To say I was excited would be an understatement because with every movement of the ink, I kept bending my neck just to have a look, in case things weren’t going as I had wanted them to. At some point, the guy almost gave up on me with my consistent nagging:
Him: Usipotulia utauharibu wino huu dada
Me: Is that really a butterfly?
Him: Don’t worry. It will come out just fine. If it doesn’t, we are right next to the ocean. We will wash it off.
Me: Has that happened before?
Him: No. But that is because I have never come across a lady with such a generous amount of body hair. Girl, do you ever cook?
And we laughed it off like we had been friends for quite some time, with him explaining how the tattoo will fade off completely after three months.
Deep down, I wanted the tattoo to stay with me forever, only that I detest pain too much I can never subject myself to getting a permanent tattoo. I wanted to watch the tattoo with every breath I took, not that it had any particular meaning; like those people who love hard enough they get tattoos of their partners’ names, or those who lose their loved ones and they only seem to find closure by tattooing their names somewhere close to their chest.
No. I wanted mine to be just as beautiful as it was. I wanted it to be there so I could stare at it in moments when I was feeling low. I wanted it to be a perfect example of a decision I made that I would never regret. I wanted to feel it every time I turned in bed because I lacked sleep. I wanted it to stare back at me, wishing me luck even in silence. I wanted it to reflect who I was, although not known to many. That I was a little girl still finding her steps, crawling through life with so much uncertainties. That I was still waiting to be fed by other people; to be looked after. To be asked whether I was okay, whether I was cold, whether I needed to take a walk, whether my duvet was cosy enough.
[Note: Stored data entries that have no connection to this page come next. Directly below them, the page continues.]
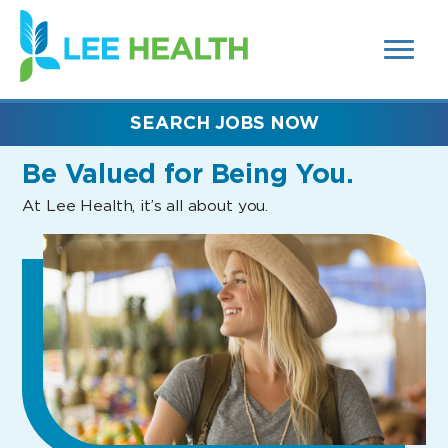
MENUS
(link
AND
SEARCH
opens
FIELDS)
in
a
new
SEARCH JOBS NOW
window)
Be Valued
for Being You.
At Lee Health, it’s all about you.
But still, if they held me too close, I would stumble and fall. I needed them to let me be on my own at times, so I could grow from a caterpillar into a butterfly, and fly away in search of something better.
I still remember people’s reactions when they first saw the tattoo. Bree wasn’t surprised. She admired it. She was the first person to tell me it looked good on me, even went ahead to caution me against getting into the water before it dried out completely. I remember, later in the day, sitting with her by the beach, gently doing away with the ink toppings, revealing a flat patch of a black butterfly. And that is the moment I realised it was all I wanted.
I remember also, how most of my friends judged me and silently handed me over to the devil. How others said I was taking a wrong turn; that I was giving in to the earth’s desires. I remember how another said how only cheap girls get tattoos. But all that didn’t get to me because I knew whatever it was, I had already made the decision and I was going to live with it. I wasn’t going to live in constant fear of what people will say about me. I was going to have things done my way, so I didn’t bother telling them it was temporary anyway.
I still remember my mother’s reaction when she saw it immediately I went home:
Mum: Hizo ni nini umechora kwa mkono?
Me: Ni tattoo. But it will fade off after three months.
Mum: Are you sure?
Mum: Sasa itakusaidiaje?
Me: Huwezi elewa mum.
Mum: Basi nifanye nielewe.
Jeeez! That was a tough thing to do. My mother was still coming to terms with the fact that I had pierced my ears two times, yet here I was trying to explain why I got some ink on my body, the ink I so claim will fade off with time. She couldn’t just get it.
Mum: Hiyo Mombasa yenu itanionyesha vituko.
And I am glad she never bothered about it after that. In fact, she grew to love it to the point that when it started fading off, she blatantly asked whether I would get another one, and I could see the sadness in her eyes when I said No.
I don’t know how I felt when it finally faded off. But I loved the thrill it brought me while I had it. I loved the stares even from strangers. I loved the disassociation I felt. I loved the belonging I got from people who understood the real meaning of art. And loved it all while it lasted.
That is it for today. We have a brighter day tomorrow!